Intel 810 Random Number Generator
Theodore Y. Ts'o
tytso en MIT.EDU
Mar Ene 25 22:59:39 CST 2000
There've been a lot of comments on the subject, so I waited until I was
completely caught up on e-mail to send one reply to the entire
thread....
First of all, /dev/random is supposed to be a very high quality random
number generator. It's use is *supposed* to be for generating critical
cryptographic keys, particularly long-term keys, and for seeding
pseudo-random number generators. It's not particularly optimized for
generating large numbers of random numbers for use in Monte Carlo
applications, for example, and in such applications you usually want a
statistically good, PRNG since being able to replicate your results is
*good*. (As opposed to crypto key generation, were being able to
replicate your results is *bad*. :-)
As such, using a true random number generator is a good thing.
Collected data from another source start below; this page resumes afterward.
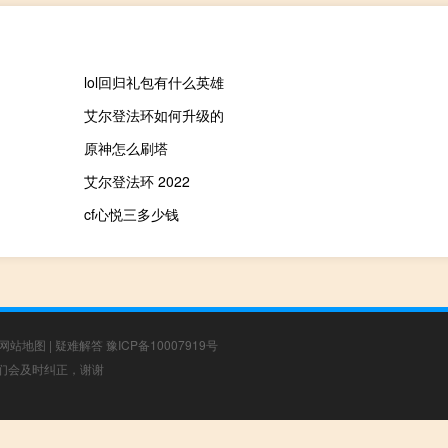
lol回归礼包有什么英雄
艾尔登法环如何升级的
原神怎么刷塔
艾尔登法环 2022
cf心悦三多少钱
网站地图
|
疑难解答
豫ICP备10007919号
，我们会及时纠正，谢谢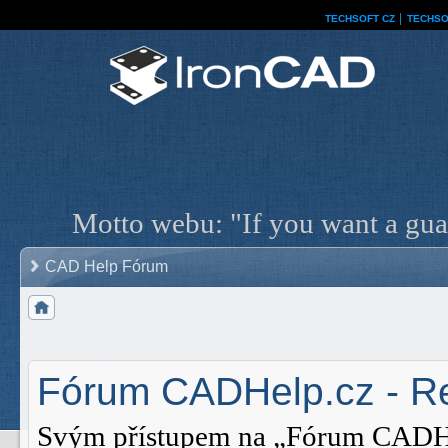
TECHSOFT CZ
│
TECHSO
Motto webu: "If you want a guar
CAD Help Fórum
Fórum CADHelp.cz - Re
Svým přístupem na „Fórum CADHelp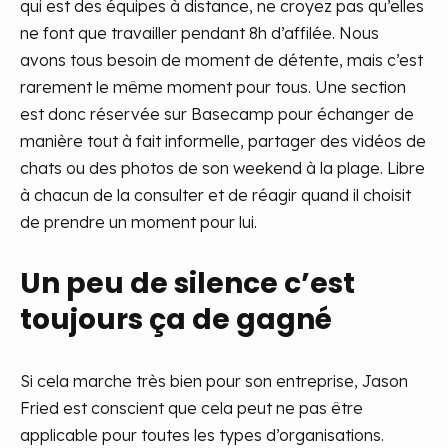
qui est des équipes à distance, ne croyez pas qu’elles
ne font que travailler pendant 8h d’affilée. Nous
avons tous besoin de moment de détente, mais c’est
rarement le même moment pour tous. Une section
est donc réservée sur Basecamp pour échanger de
manière tout à fait informelle, partager des vidéos de
chats ou des photos de son weekend à la plage. Libre
à chacun de la consulter et de réagir quand il choisit
de prendre un moment pour lui.
Un peu de silence c’est
toujours ça de gagné
Si cela marche très bien pour son entreprise, Jason
Fried est conscient que cela peut ne pas être
applicable pour toutes les types d’organisations.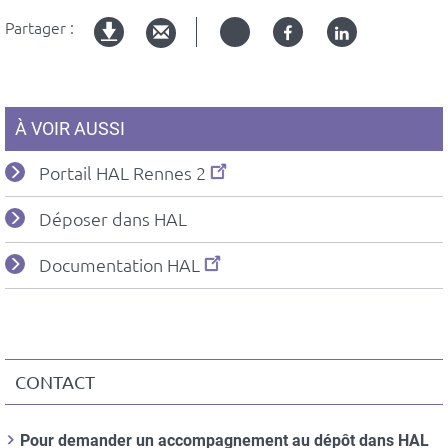
Partager :
Twitter
Facebook
Linked
Version
in
imprimable
À VOIR AUSSI
Portail HAL Rennes 2
Déposer dans HAL
Documentation HAL
CONTACT
Contact
Informations
Nom
Pour demander un accompagnement au dépôt dans HAL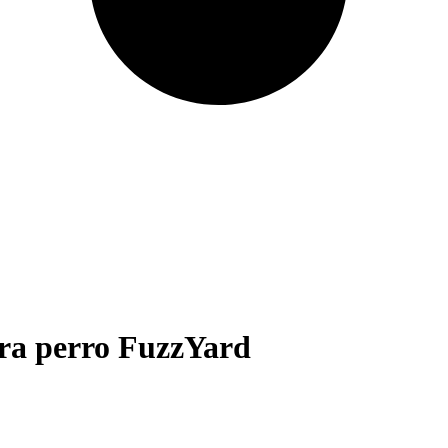
ara perro FuzzYard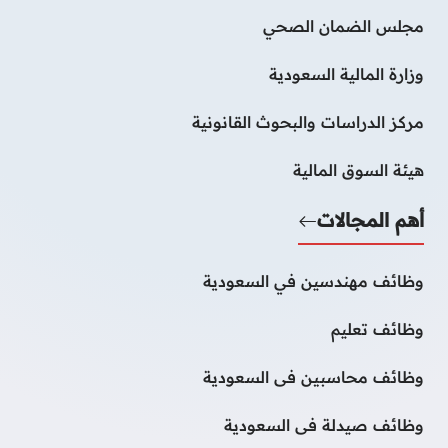
مجلس الضمان الصحي
وزارة المالية السعودية
مركز الدراسات والبحوث القانونية
هيئة السوق المالية
أهم المجالات
وظائف مهندسين في السعودية
وظائف تعليم
وظائف محاسبين فى السعودية
وظائف صيدلة فى السعودية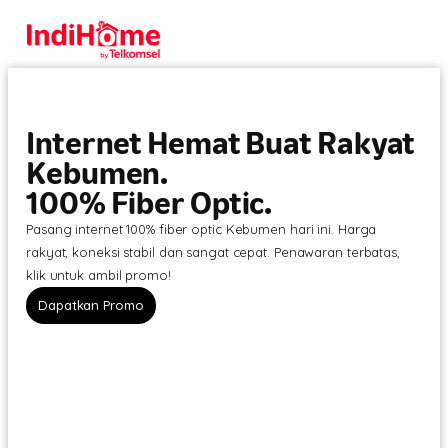
Internet Hemat Buat Rakyat
Kebumen.
100% Fiber Optic.
Pasang internet 100% fiber optic Kebumen hari ini. Harga
rakyat, koneksi stabil dan sangat cepat. Penawaran terbatas,
klik untuk ambil promo!
Dapatkan Promo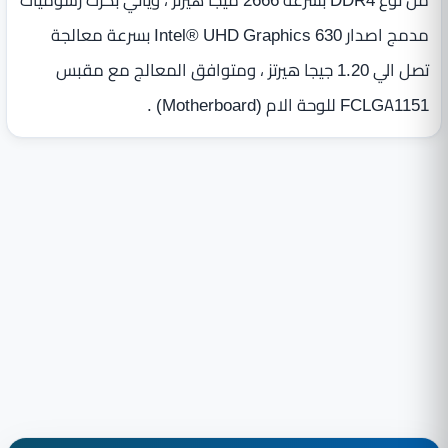
من نوع DDR4 بسرعة 2666 ميجا هيرتز ، ويأتي بكرت رسوميات
مدمج اصدار Intel® UHD Graphics 630 بسرعة معالجة
تصل الي 1.20 جيجا هيرتز ، ومتوافق المعالج مع مقبس
FCLGA1151 للوحة الام (Motherboard) .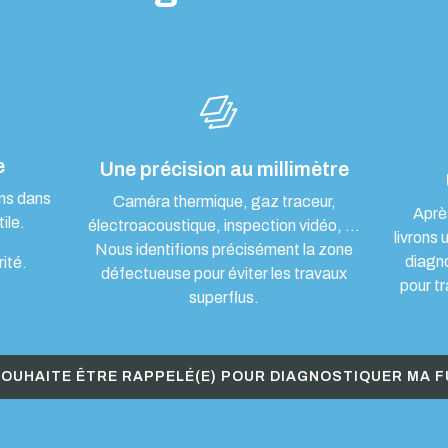
e
Une précision au millimètre
ons dans
Caméra thermique, gaz traceur,
Aprè
ile.
électroacoustique, inspection vidéo, …
livrons 
Nous identifions précisément la zone
diagn
rité.
défectueuse pour éviter les travaux
pour tr
superflus.
SOUHAITE ÊTRE RAPPELÉ(E) POUR DIAGNOSTIQUER MA F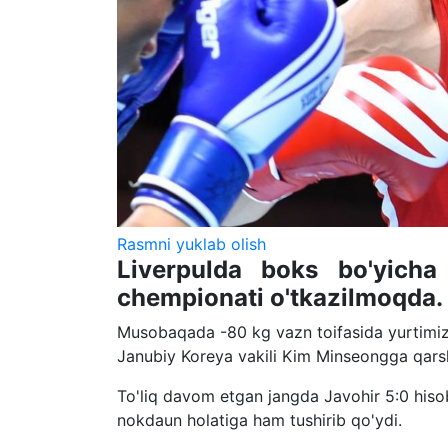
Rasmni yuklab olish
Liverpulda boks bo'yicha
chempionati o'tkazilmoqda.
Musobaqada -80 kg vazn toifasida yurtimiz 
Janubiy Koreya vakili Kim Minseongga qarsh
To'liq davom etgan jangda Javohir 5:0 hiso
nokdaun holatiga ham tushirib qo'ydi.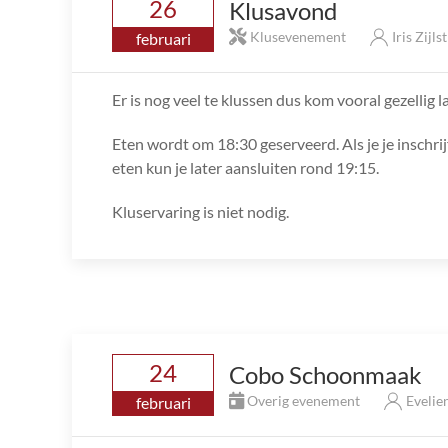
26
Klusavond
Klusevenement
Iris Zijls
februari
Er is nog veel te klussen dus kom vooral gezellig l
Eten wordt om 18:30 geserveerd. Als je je inschrij
eten kun je later aansluiten rond 19:15.
Kluservaring is niet nodig.
24
Cobo Schoonmaak
Overig evenement
Evelie
februari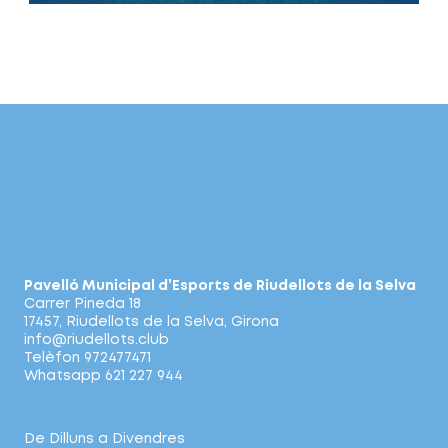
Pavelló Municipal d’Esports de Riudellots de la Selva
Carrer Pineda 18
17457, Riudellots de la Selva, Girona
info@riudellots.club
Telèfon 972477471
Whatsapp 621 227 944
De Dilluns a Divendres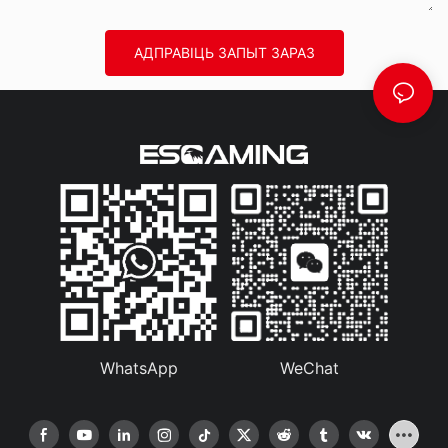
АДПРАВІЦЬ ЗАПЫТ ЗАРАЗ
WhatsApp
WeChat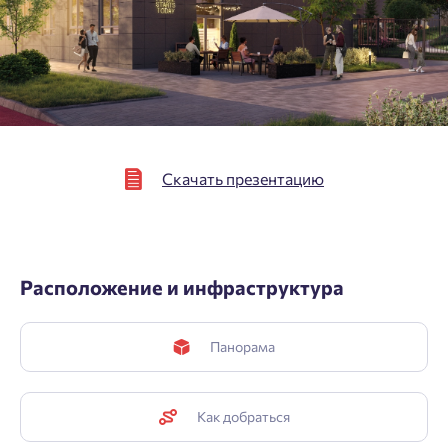
Подтвердить
Скачать презентацию
Расположение и инфраструктура
Панорама
Как добраться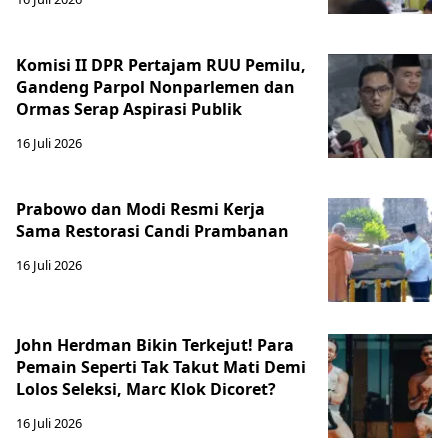
Komisi II DPR Pertajam RUU Pemilu,
Gandeng Parpol Nonparlemen dan
Ormas Serap Aspirasi Publik
16 Juli 2026
Prabowo dan Modi Resmi Kerja
Sama Restorasi Candi Prambanan
16 Juli 2026
John Herdman Bikin Terkejut! Para
Pemain Seperti Tak Takut Mati Demi
Lolos Seleksi, Marc Klok Dicoret?
16 Juli 2026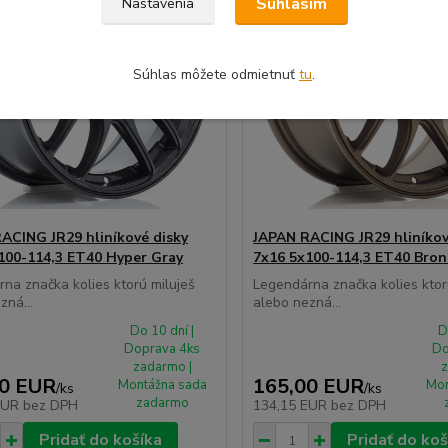
Súhlasím
Nastavenia
Súhlas môžete odmietnuť
tu
.
ACING JR29 hliníkové disky
JAPAN RACING JR29 hliníkov
100-114,3 ET40 Hyper Gray
7x16 5x100-114,3 ET40 Bron
na značka kolies ktorú miluješ
Legendárna značka kolies ktor
zná...
alebo nezná...
Do 10 dní |
D
Doprava 4ks
Do
zadarmo |
z
00 EUR
165,00 EUR
Montážna sada
Mon
/
ks
/
ks
zadarmo
EUR
bez DPH
134,15 EUR
bez DPH
Pridať do košíka
Pridať do koš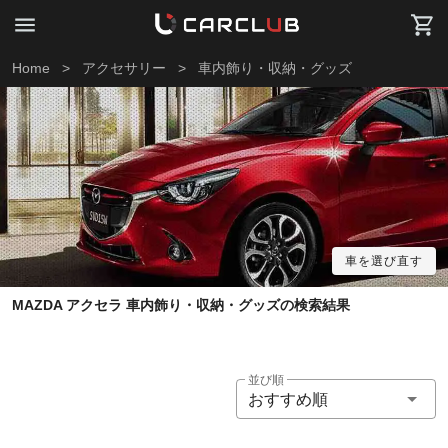
Home
>
アクセサリー
>
車内飾り・収納・グッズ
車を選び直す
MAZDA アクセラ 車内飾り・収納・グッズの検索結果
並び順
おすすめ順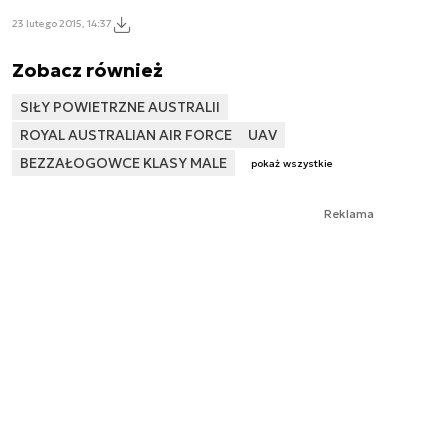
23 lutego 2015, 14:37
Zobacz również
SIŁY POWIETRZNE AUSTRALII
ROYAL AUSTRALIAN AIR FORCE
UAV
BEZZAŁOGOWCE KLASY MALE
pokaż wszystkie
Reklama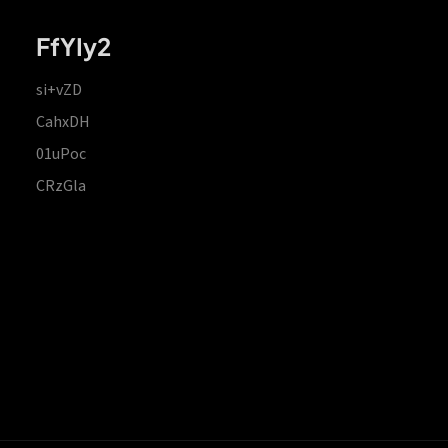
FfYIy2
si+vZD
CahxDH
01uPoc
CRzGla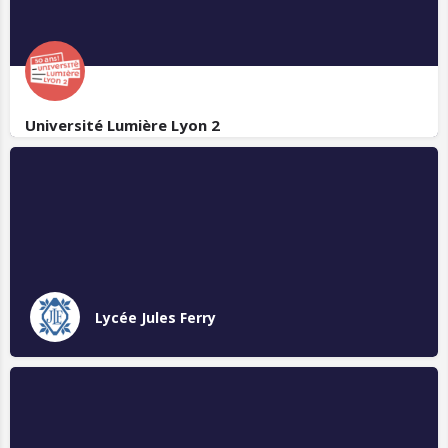
Université Lumière Lyon 2
Lycée Jules Ferry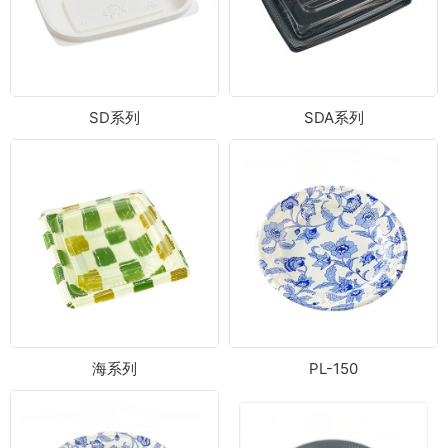
SD系列
SDA系列
海系列
PL-150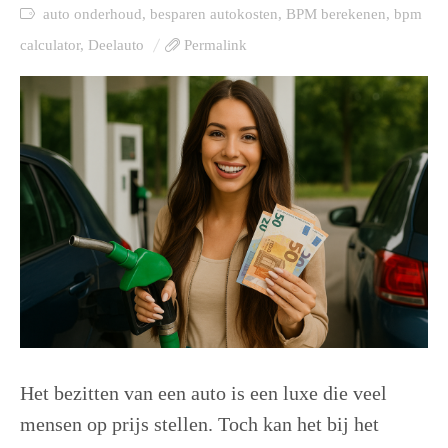
auto onderhoud
,
besparen autokosten
,
BPM berekenen
,
bpm
calculator
,
Deelauto
Permalink
Het bezitten van een auto is een luxe die veel
mensen op prijs stellen. Toch kan het bij het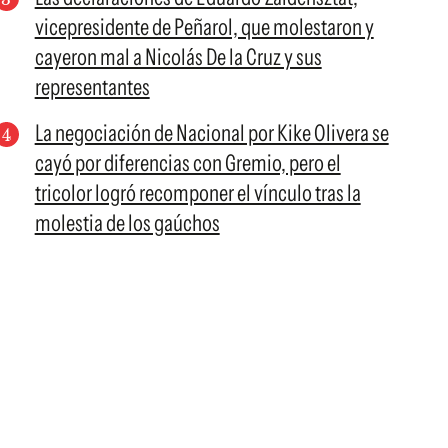
vicepresidente de Peñarol, que molestaron y
cayeron mal a Nicolás De la Cruz y sus
representantes
La negociación de Nacional por Kike Olivera se
cayó por diferencias con Gremio, pero el
tricolor logró recomponer el vínculo tras la
molestia de los gaúchos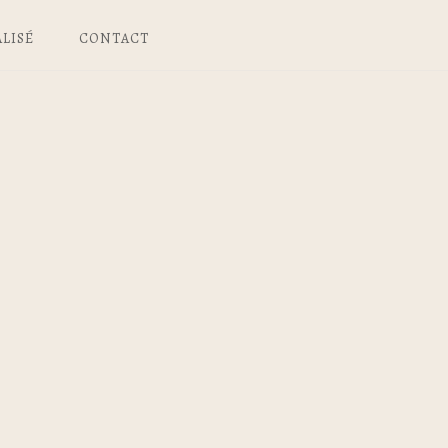
LISÉ
CONTACT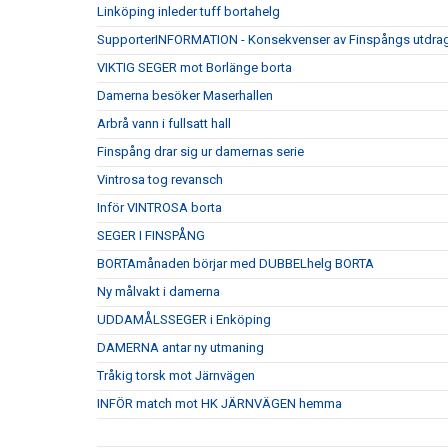
Linköping inleder tuff bortahelg
SupporterINFORMATION - Konsekvenser av Finspångs utdrag
VIKTIG SEGER mot Borlänge borta
Damerna besöker Maserhallen
Arbrå vann i fullsatt hall
Finspång drar sig ur damernas serie
Vintrosa tog revansch
Inför VINTROSA borta
SEGER I FINSPÅNG
BORTAmånaden börjar med DUBBELhelg BORTA
Ny målvakt i damerna
UDDAMÅLSSEGER i Enköping
DAMERNA antar ny utmaning
Tråkig torsk mot Järnvägen
INFÖR match mot HK JÄRNVÄGEN hemma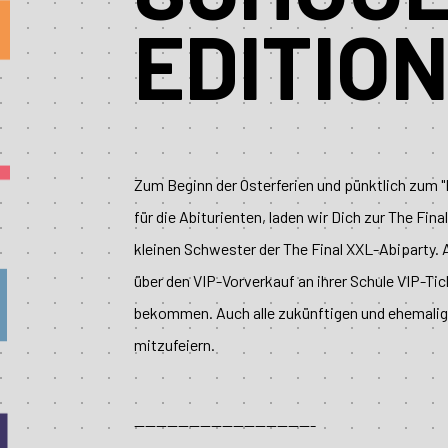
EDITIO
Zum Beginn der Osterferien und pünktlich zum 
für die Abiturienten, laden wir Dich zur The Fina
kleinen Schwester der The Final XXL-Abiparty. 
über den VIP-Vorverkauf an ihrer Schule VIP-Ti
bekommen. Auch alle zukünftigen und ehemalige
mitzufeiern.
---------------------------------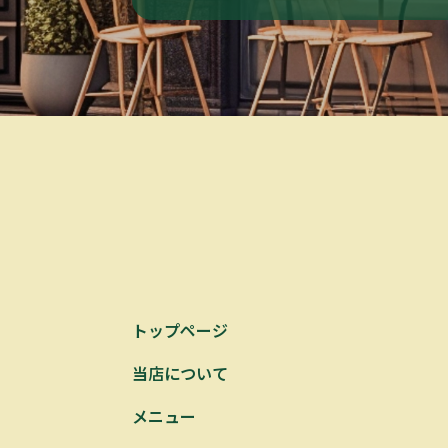
トップページ
当店について
メニュー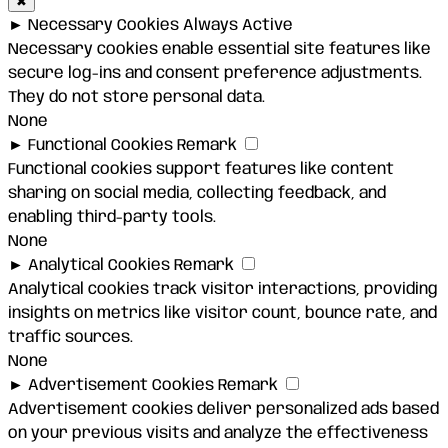
✖
►
Necessary Cookies
Always Active
Necessary cookies enable essential site features like
secure log-ins and consent preference adjustments.
They do not store personal data.
None
►
Functional Cookies
Remark
Functional cookies support features like content
sharing on social media, collecting feedback, and
enabling third-party tools.
None
►
Analytical Cookies
Remark
Analytical cookies track visitor interactions, providing
insights on metrics like visitor count, bounce rate, and
traffic sources.
None
►
Advertisement Cookies
Remark
Advertisement cookies deliver personalized ads based
on your previous visits and analyze the effectiveness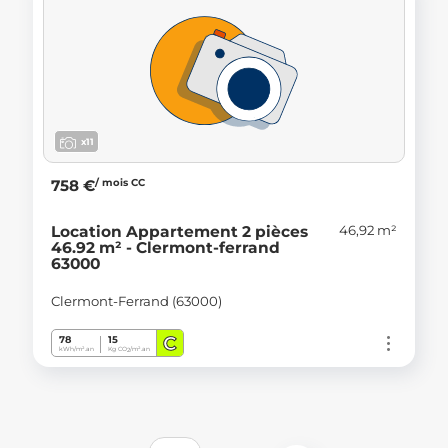
x11
/ mois CC
758 €
46,92 m²
Location Appartement 2 pièces
46.92 m² - Clermont-ferrand
63000
Clermont-Ferrand (63000)
C
78
15
kWh/m².an
Kg CO
/m².an
2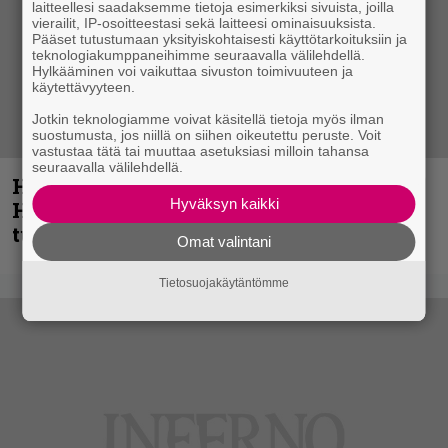
laitteellesi saadaksemme tietoja esimerkiksi sivuista, joilla
vierailit, IP-osoitteestasi sekä laitteesi ominaisuuksista.
Pääset tutustumaan yksityiskohtaisesti käyttötarkoituksiin ja
teknologiakumppaneihimme seuraavalla välilehdellä.
Hylkääminen voi vaikuttaa sivuston toimivuuteen ja
käytettävyyteen.
Jotkin teknologiamme voivat käsitellä tietoja myös ilman
suostumusta, jos niillä on siihen oikeutettu peruste. Voit
vastustaa tätä tai muuttaa asetuksiasi milloin tahansa
seuraavalla välilehdellä.
Helloween- ja Gamma Ray -mies Kai
Hyväksyn kaikki
Hansen julkaisi uuden maistiaisen
tulevalta soololevyltä
Omat valintani
Tietosuojakäytäntömme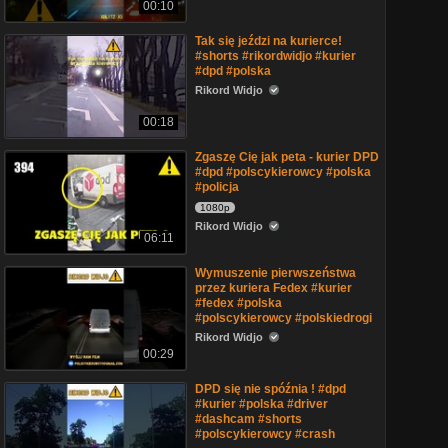
00:10
Tak się jeździ na kurierce!
#shorts #rikordwidjo #kurier
#dpd #polska
Rikord Widjo
00:18
Zgaszę Cię jak peta - kurier DPD
#dpd #polscykierowcy #polska
#policja
1080p
Rikord Widjo
06:11
Wymuszenie pierwszeństwa
przez kuriera Fedex #kurier
#fedex #polska
#polscykierowcy #polskiedrogi
Rikord Widjo
00:29
DPD się nie spóźnia ! #dpd
#kurier #polska #driver
#dashcam #shorts
#polscykierowcy #crash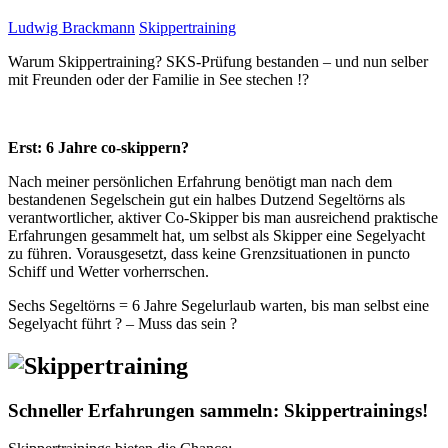
Ludwig Brackmann
Skippertraining
Warum Skippertraining? SKS-Prüfung bestanden – und nun selber
mit Freunden oder der Familie in See stechen !?
Erst: 6 Jahre co-skippern?
Nach meiner persönlichen Erfahrung benötigt man nach dem
bestandenen Segelschein gut ein halbes Dutzend Segeltörns als
verantwortlicher, aktiver Co-Skipper bis man ausreichend praktische
Erfahrungen gesammelt hat, um selbst als Skipper eine Segelyacht
zu führen. Vorausgesetzt, dass keine Grenzsituationen in puncto
Schiff und Wetter vorherrschen.
Sechs Segeltörns = 6 Jahre Segelurlaub warten, bis man selbst eine
Segelyacht führt ? – Muss das sein ?
Schneller Erfahrungen sammeln: Skippertrainings!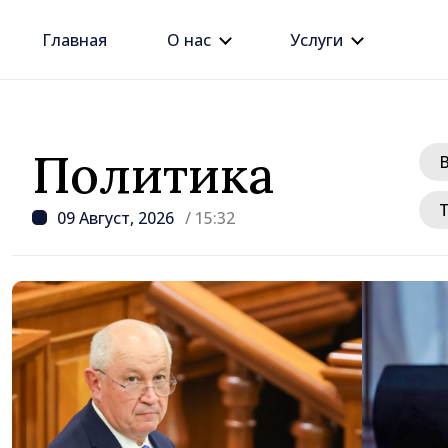
Главная
О нас
Услуги
Политика
09 Август, 2026
/ 15:32
/ 1 день назад
Джозеф Беркхалтер ут
Сенатом США в должн
будущего посла в Рес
If done
well, it can do a much better job than some of the sampling tricks
currently used in /dev/random. The caveat is in the "if it works"...
Hardware random number generators are notoriously hard to get right.
All sorts of environmental inputs (60 Hz hum, harmonics for CPU clocks,
sampling artifacts, etc.) can potentially swamp the effects of the
quantuum noise generated by the device.
For this reason, it's a really good idea to wash the outputs from the
hardware random number generator through some kind of real-time verifier
to make sure (to some level of confidence) that the hardware generator
hasn't suddenly started screwing up. This could happen in any number of
ways --- a transitor in the RNG chip getting damaged from a power spike,
or from a cosmic ray, a NSA/FBI executed black bag job, etc.
This verifier can be done in the kernel, but that limits you to the
amount of statistical tests you can do, and you generally don't want to
put too much of that in the kernel. This is true especially if you want
to be uber-paranoid, and run spectral analysis over the data looking for
potential problems. Even if you're just running the FIPS tests over
each batch of data before feeding it into the /dev/random, that requires
enough CPU and involves enough complexity that simply shoving it into
the kernel probably isn't the right answer.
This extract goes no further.